In the entries that follow, repeat exactly the lines from the one that has "that led to this post follows next..." through the one that has "Bible Study Aids", but omit pictures.

Dataset items:

=-=-=

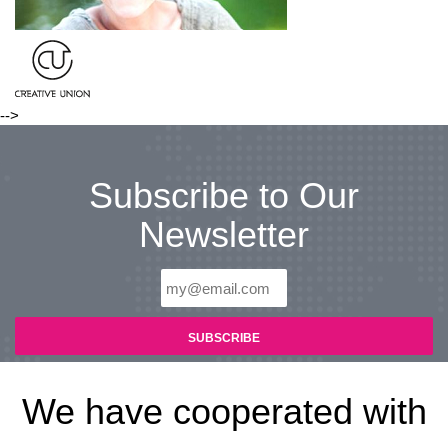
-->
Subscribe to Our
Newsletter
We have cooperated with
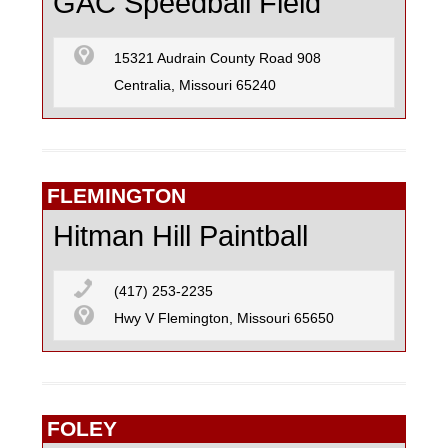
GAC Speedball Field
15321 Audrain County Road 908
Centralia, Missouri 65240
FLEMINGTON
Hitman Hill Paintball
(417) 253-2235
Hwy V Flemington, Missouri 65650
FOLEY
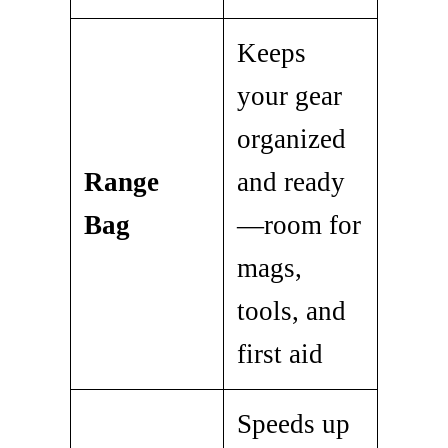
Keeps
your gear
organized
Range
and ready
Bag
—room for
mags,
tools, and
first aid
Speeds up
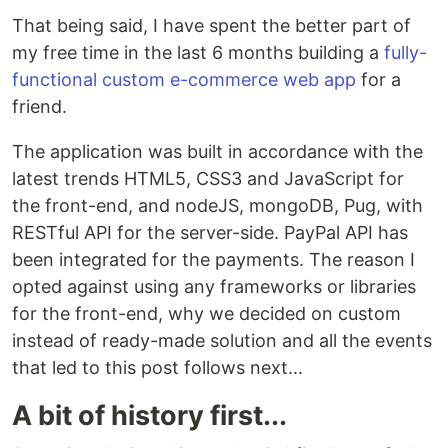
That being said, I have spent the better part of
my free time in the last 6 months building a
fully-
functional custom e-commerce web app
for a
friend.
The application was built in accordance with the
latest trends HTML5, CSS3 and JavaScript for
the front-end, and nodeJS, mongoDB, Pug, with
RESTful API for the server-side. PayPal API has
been integrated for the payments. The reason I
opted against using any frameworks or libraries
for the front-end, why we decided on custom
instead of ready-made solution and all the events
that led to this post follows next...
A bit of history first...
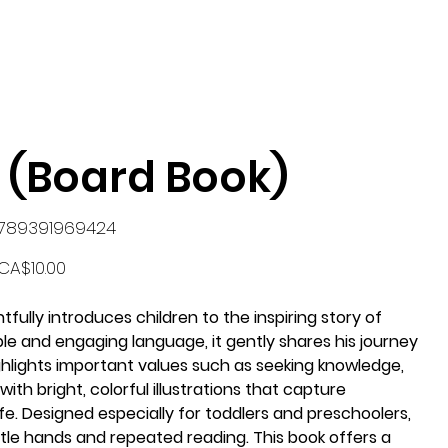
 (Board Book)
U
789391969424
89391969424
Price
CA$10.00
tfully introduces children to the inspiring story of
mple and engaging language, it gently shares his journey
highlights important values such as seeking knowledge,
 with bright, colorful illustrations that capture
ife. Designed especially for toddlers and preschoolers,
ttle hands and repeated reading. This book offers a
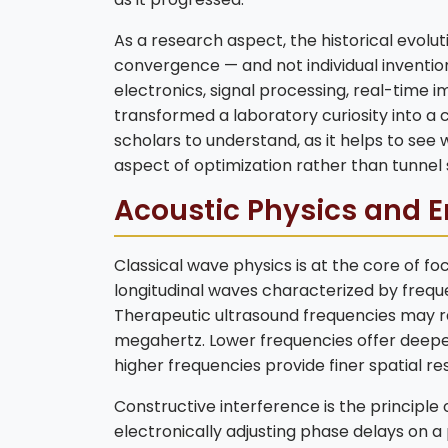
As a research aspect, the historical evolu
convergence — and not individual inventi
electronics, signal processing, real-time 
transformed a laboratory curiosity into a cl
scholars to understand, as it helps to see w
aspect of optimization rather than tunnel s
Acoustic Physics and E
Classical wave physics is at the core of f
longitudinal waves characterized by frequ
Therapeutic ultrasound frequencies may ra
megahertz. Lower frequencies offer deeper
higher frequencies provide finer spatial res
Constructive interference is the principle 
electronically adjusting phase delays on 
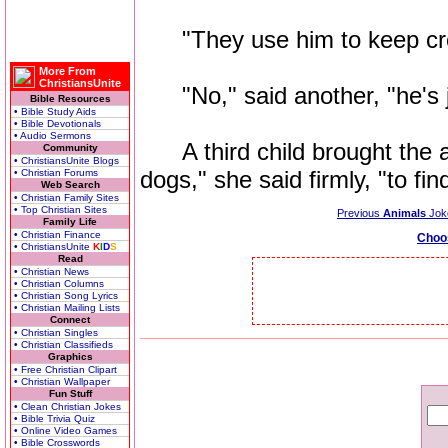
"They use him to keep crow
More From
ChristiansUnite
"No," said another, "he's ju
Bible Resources
• Bible Study Aids
• Bible Devotionals
• Audio Sermons
A third child brought the a
Community
• ChristiansUnite Blogs
dogs," she said firmly, "to fin
• Christian Forums
Web Search
• Christian Family Sites
• Top Christian Sites
Previous
Animals
Jok
Family Life
• Christian Finance
Choo
• ChristiansUnite
K
I
D
S
Read
• Christian News
• Christian Columns
• Christian Song Lyrics
• Christian Mailing Lists
Connect
• Christian Singles
• Christian Classifieds
Graphics
• Free Christian Clipart
• Christian Wallpaper
Fun Stuff
• Clean Christian Jokes
• Bible Trivia Quiz
• Online Video Games
• Bible Crosswords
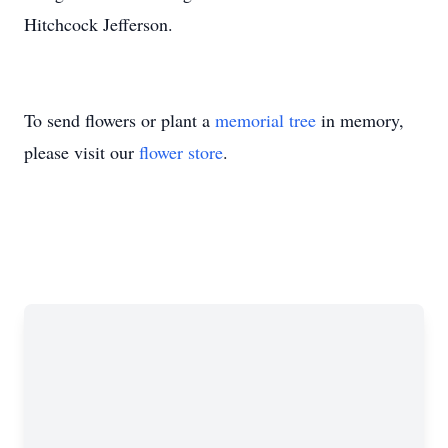
Hitchcock Jefferson.
To send flowers or plant a
memorial tree
in memory,
please visit our
flower store
.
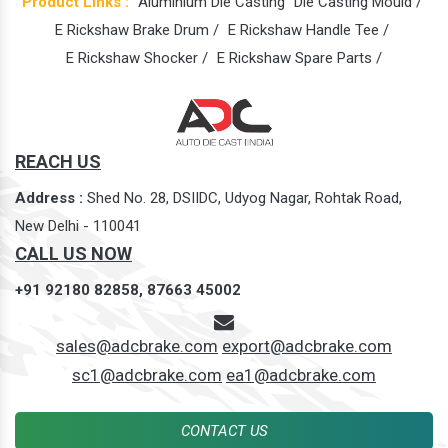
Product Links :
Aluminium Die Casting
Die Casting Mould /
E Rickshaw Brake Drum /
E Rickshaw Handle Tee /
E Rickshaw Shocker /
E Rickshaw Spare Parts /
REACH US
Address :
Shed No. 28, DSIIDC, Udyog Nagar, Rohtak Road,
New Delhi - 110041
CALL US NOW
+91 92180 82858,
87663 45002
sales@adcbrake.com
export@adcbrake.com
sc1@adcbrake.com
ea1@adcbrake.com
CONTACT US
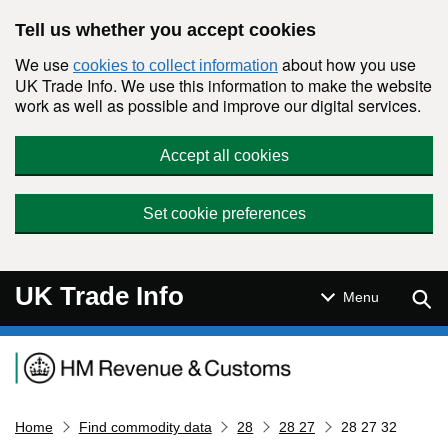
Skip to main content
Tell us whether you accept cookies
We use
about how you use
cookies to collect information
UK Trade Info. We use this information to make the website
work as well as possible and improve our digital services.
Accept all cookies
Set cookie preferences
UK Trade Info
Sear
Menu
Navigation menu
Home
Find commodity data
28
28 27
28 27 32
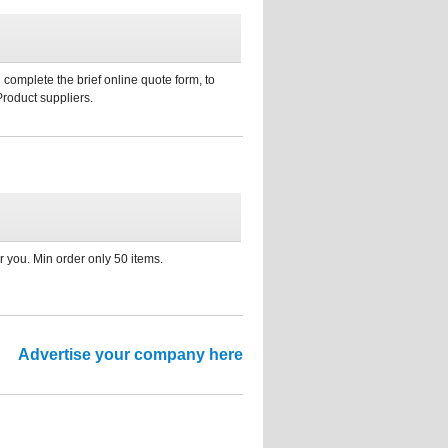
 complete the brief online quote form, to
Product suppliers.
 you. Min order only 50 items.
Advertise your company here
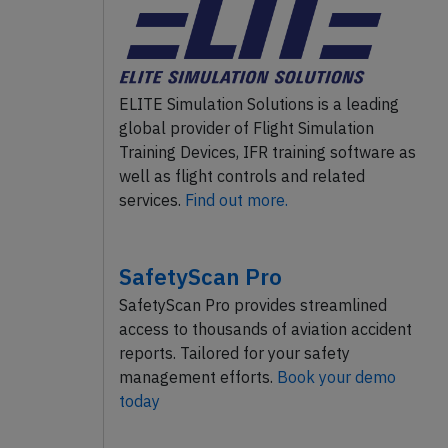
ELITE Simulation Solutions is a leading
global provider of Flight Simulation
Training Devices, IFR training software as
well as flight controls and related
services.
Find out more.
SafetyScan Pro
SafetyScan Pro provides streamlined
access to thousands of aviation accident
reports. Tailored for your safety
management efforts.
Book your demo
today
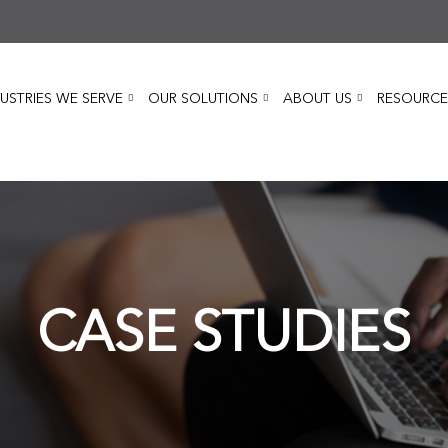
USTRIES WE SERVE
OUR SOLUTIONS
ABOUT US
RESOURCE
CASE STUDIES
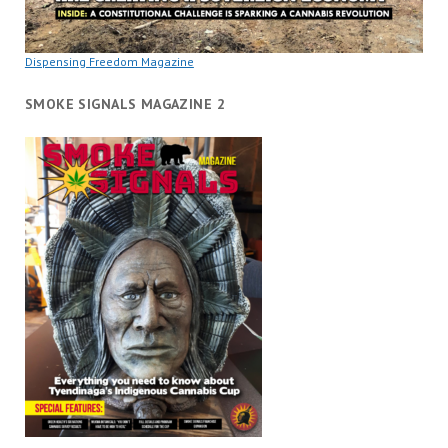
Dispensing Freedom Magazine
SMOKE SIGNALS MAGAZINE 2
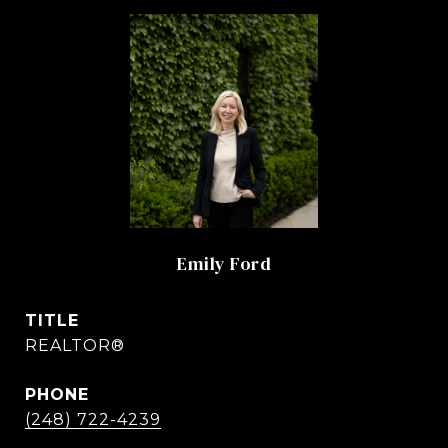
Emily Ford
TITLE
REALTOR®
PHONE
(248) 722-4239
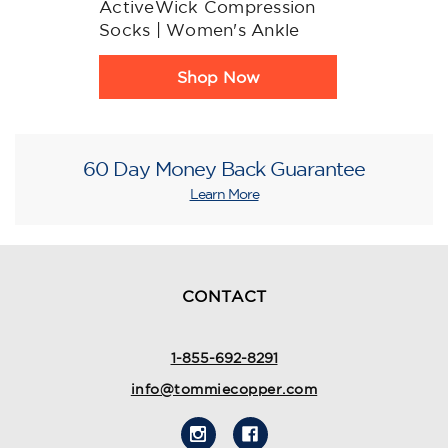
ActiveWick Compression
Socks | Women's Ankle
Product
Shop Now
Rating
Summary
60 Day Money Back Guarantee
Learn More
CONTACT
1-855-692-8291
info@tommiecopper.com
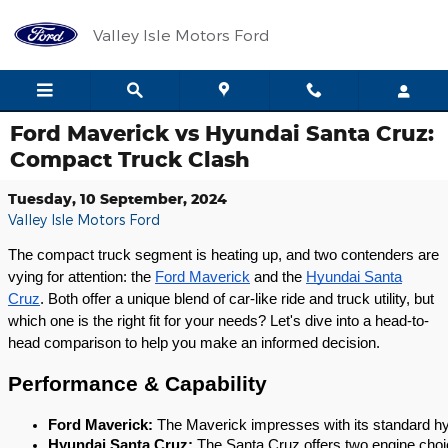
Skip to main content
Valley Isle Motors Ford
Ford Maverick vs Hyundai Santa Cruz:
Compact Truck Clash
Tuesday, 10 September, 2024
Valley Isle Motors Ford
The compact truck segment is heating up, and two contenders are
vying for attention: the
Ford Maverick
and the
Hyundai Santa
Cruz
. Both offer a unique blend of car-like ride and truck utility, but
which one is the right fit for your needs? Let's dive into a head-to-
head comparison to help you make an informed decision.
Performance & Capability
Ford Maverick:
 The Maverick impresses with its standard hy
Hyundai Santa Cruz:
 The Santa Cruz offers two engine choice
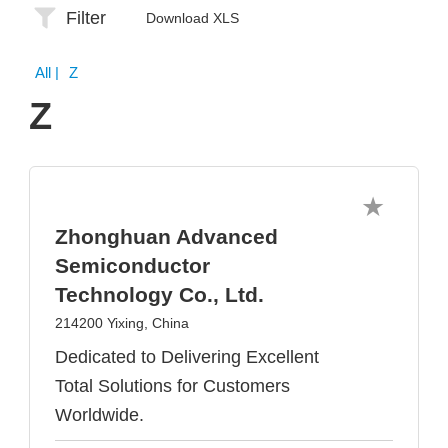
Filter
Download XLS
All
| Z
Z
Zhonghuan Advanced
Semiconductor
Technology Co., Ltd.
214200 Yixing, China
Dedicated to Delivering Excellent
Total Solutions for Customers
Worldwide.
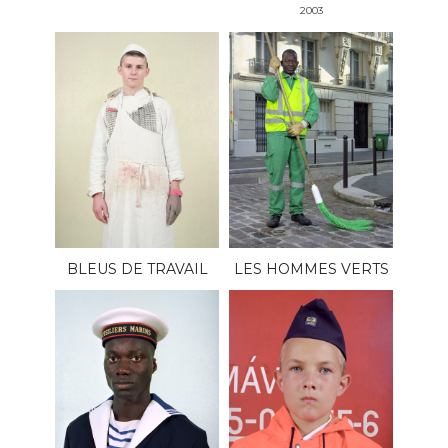
2003
BLEUS DE TRAVAIL
LES HOMMES VERTS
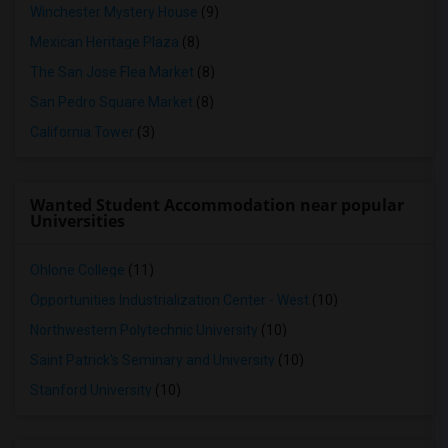
Winchester Mystery House
(9)
Mexican Heritage Plaza
(8)
The San Jose Flea Market
(8)
San Pedro Square Market
(8)
California Tower
(3)
Wanted Student Accommodation near popular
Universities
Ohlone College
(11)
Opportunities Industrialization Center - West
(10)
Northwestern Polytechnic University
(10)
Saint Patrick's Seminary and University
(10)
Stanford University
(10)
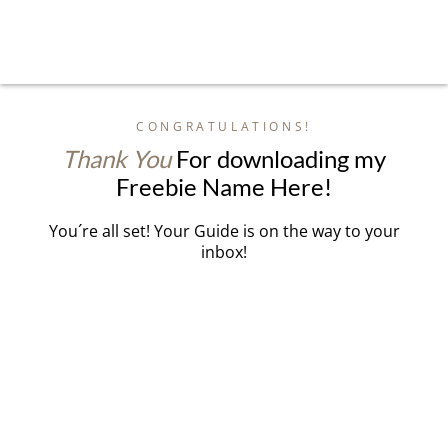
CONGRATULATIONS!
Thank You
For downloading my
Freebie Name Here!
You´re all set! Your Guide is on the way to your
inbox!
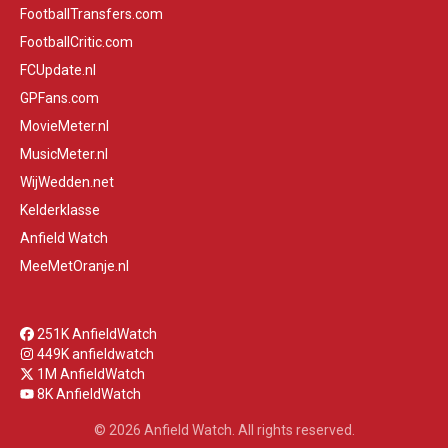
FootballTransfers.com
FootballCritic.com
FCUpdate.nl
GPFans.com
MovieMeter.nl
MusicMeter.nl
WijWedden.net
Kelderklasse
Anfield Watch
MeeMetOranje.nl
251K AnfieldWatch
449K anfieldwatch
1M AnfieldWatch
8K AnfieldWatch
© 2026 Anfield Watch. All rights reserved.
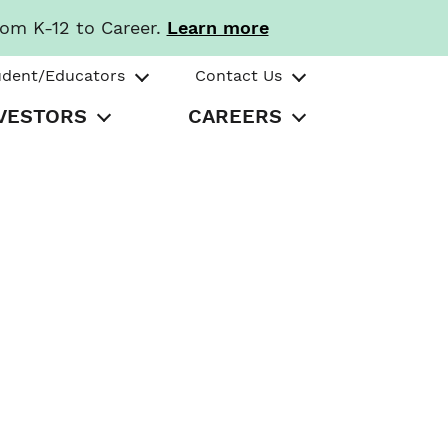
rom K-12 to Career.
Learn more
udent/Educators
Contact Us
VESTORS
CAREERS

=-=-=

EXERCISE RESULT:
that led to this post follows next...
A bit of history first...
 (Board Book)
U
789391969424
89391969424
Price
CA$10.00
tfully introduces children to the inspiring story of
mple and engaging language, it gently shares his journey
highlights important values such as seeking knowledge,
 with bright, colorful illustrations that capture
ife. Designed especially for toddlers and preschoolers,
ttle hands and repeated reading. This book offers a
As a research aspect, the historical evolu
convergence — and not individual inventi
electronics, signal processing, real-time 
transformed a laboratory curiosity into a cl
scholars to understand, as it helps to see w
aspect of optimization rather than tunnel s
Acoustic Physics and E
Classical wave physics is at the core of f
longitudinal waves characterized by frequ
Therapeutic ultrasound frequencies may ra
megahertz. Lower frequencies offer deeper
higher frequencies provide finer spatial res
Constructive interference is the principle 
electronically adjusting phase delays on 
"They use him to keep crow
More From
ChristiansUnite
"No," said another, "he's ju
Bible Resources
• Bible Study Aids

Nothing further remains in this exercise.